Her gün maalesef manşetlerden düşmeyen gündem maddelerinden biri kadın cinayetleridir. Her türlü önlemleler rağmen kadın cinayetinin olmadığı gün yoktur. Gerek mevzuatta olsun gerekse polisiye tedbirleri olsun bütün çabalar kadın cinayetlerini önleyememektedir. Durum böyle olunca bu işin polisiye tedbirleriyle çözülemeyeceği açıktır. Zira 24 saat herkesin başına polis dikemezsiniz. Dikseniz dahi bu sorunu çözmeye yetmiyor.
Peki kadın cinayetlerinin psikolojik, sosyolojik, ahlaki sebepleri hiç inceleniyor mu? Yüce Allah'ın: "Birbirleriyle huzur, sükûn bulsun..." (Araf 7/189) diye yarattığı, birbirini severek bir araya gelen, birbirleriyle hayatlarını birleştiren, birbirleriyle evlenen kişiler neden birbirlerinin canına kast ediyorlar. Cinayet işliyorlar.
Bu işin bir eğitim boyutu var. Ahlaki boyutu var. Sosyolojik boyut vardır.
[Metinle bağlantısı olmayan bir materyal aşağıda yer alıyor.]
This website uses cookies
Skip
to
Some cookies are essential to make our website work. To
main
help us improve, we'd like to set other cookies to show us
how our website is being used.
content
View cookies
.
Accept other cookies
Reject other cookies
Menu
Gelişen teknolojinin hayatımıza olumsuz yansımaları da olmaktadır. Hız ve haz tutkusu da bazı insanlarda sağlıklı düşünmeyi, doğru karar vermeyi zorlaştırmaktadır. Artık günümüzde dünya bir ölçüde küçülüp cebe sığar olmuştur. İşte cebe sığan dünya insanları da kabına sığmaz duruma getirmektedir. Kabına sığmayanlar da başka arayışlara, başka zevklerin peşine takılarak yuvalarını dağıtmakta, durumlar kontrolden çıktığı zaman da cinayetler işleyebilmektedir.
Aile saadetinde sevgi, saygı, sabır ve sadakat olmalıdır. Eşler veya nikahsız bir arada yaşayanlar bir ölçüde birbirlerini severek bu işe başlıyorlar. Birbirlerine sadık olmayınca sevgi kısa sürede bitiyor, sonra düşmanlık ve arkasında cinayetler...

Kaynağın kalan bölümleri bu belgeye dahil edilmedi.